Re: [PATCH v3 10/10] irqchip/riscv-imsic: Use IRQCHIP_MOVE_DEFERRED flag for PCI devices

From: Thomas Gleixner
Date: Tue Feb 04 2025 - 03:56:11 EST


On Tue, Feb 04 2025 at 13:24, Anup Patel wrote:
> Devices (such as PCI) which have non-atomic MSI update should
> migrate irq in the interrupt-context so use IRQCHIP_MOVE_DEFERRED
> flag for corresponding irqchips.
>
> The use of IRQCHIP_MOVE_DEFERRED further simplifies IMSIC vector
> movement as follows:
>
> 1) No need to handle the intermediate state seen by devices with
> non-atomic MSI update because imsic_irq_set_affinity() is called
> in the interrupt-context with interrupt masked.
> 2) No need to check temporary vector when completing vector movement
> on the old CPU in __imsic_local_sync().
> 3) No need to call imsic_local_sync_all() from imsic_handle_irq()

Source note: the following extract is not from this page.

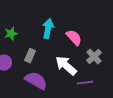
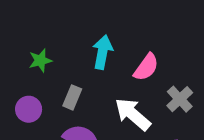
pink semicircle: (74, 38) -> (146, 67), turned 78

I have no idea how you came to that delusion.

IRQCHIP_MOVE_DEFERRED is part of the mechanism to handle this insanity
correctly. It does not prevent the device from observing and actually
using the intermediate state. All it does is to ensure that the kernel
can observe this case and act on it.

The fact that the kernel executes the interrupt handler on the original
target CPU does not prevent the device from firing another interrupt.
PCI/MSI interrupts are strictly edge. i.e. fire and forget.

IRQCHIP_MOVE_DEFERRED solely ensures that the racy affinity update in
the PCI device happens in the context of the original target CPU, which
is required to handle all possible cases correctly.

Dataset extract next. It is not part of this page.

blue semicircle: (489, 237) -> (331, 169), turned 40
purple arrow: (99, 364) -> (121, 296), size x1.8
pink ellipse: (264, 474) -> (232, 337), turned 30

Let's assume the interrupt is affine to CPU0, vector A and a move to
CPU1, vector B is pending. So we have three possible scenarios:

CPU0 Device
interrupt
1) Raises interrupt on CPU0, vector A
...

write_msg()
write_address(CPU1)
2) Raises interrupt on CPU1, vector A
write_data(vector B)
3) Raises interrupt on CPU1, vector B

#1 is handled correctly because the interrupt is retriggered on CPU0,
vector A, which still has the interrupt associated (it's cleaned up
_after_ the first interrupt arrives on CPU1, vector B).

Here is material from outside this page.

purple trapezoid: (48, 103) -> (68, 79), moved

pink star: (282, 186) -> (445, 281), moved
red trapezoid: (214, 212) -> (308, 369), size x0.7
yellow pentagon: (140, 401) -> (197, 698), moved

#2 cannot be handled because CPU1, vector A is either not in use or
associated to a completely unrelated interrupt, which means if that
happens the interrupt is lost and the device might become stale.

#3 is handled correctly for obvious reasons.

The only way to handle #2 properly is to do the intermediate update to
CPU0, vector B and checking for a pending interrupt on that. The
important role IRQCHIP_MOVE_DEFERRED plays here is that it guarantees
that the update happens on CPU0 (original target). Which in turn is
required to observe that CPU0, vector B has been raised.

The same could be achieved by executing that intermediate transition on
CPU0 with interrupts disabled by affining the calling context (thread)
to CPU0 or by issuing an IPI on CPU0 and doing it in that context. I
looked into that, but that has it's own pile of issues. So at the end
moving it in the context of the interrupt on the original CPU/vector
turned out to be the simplest way to achieve it.

Thanks,

tglx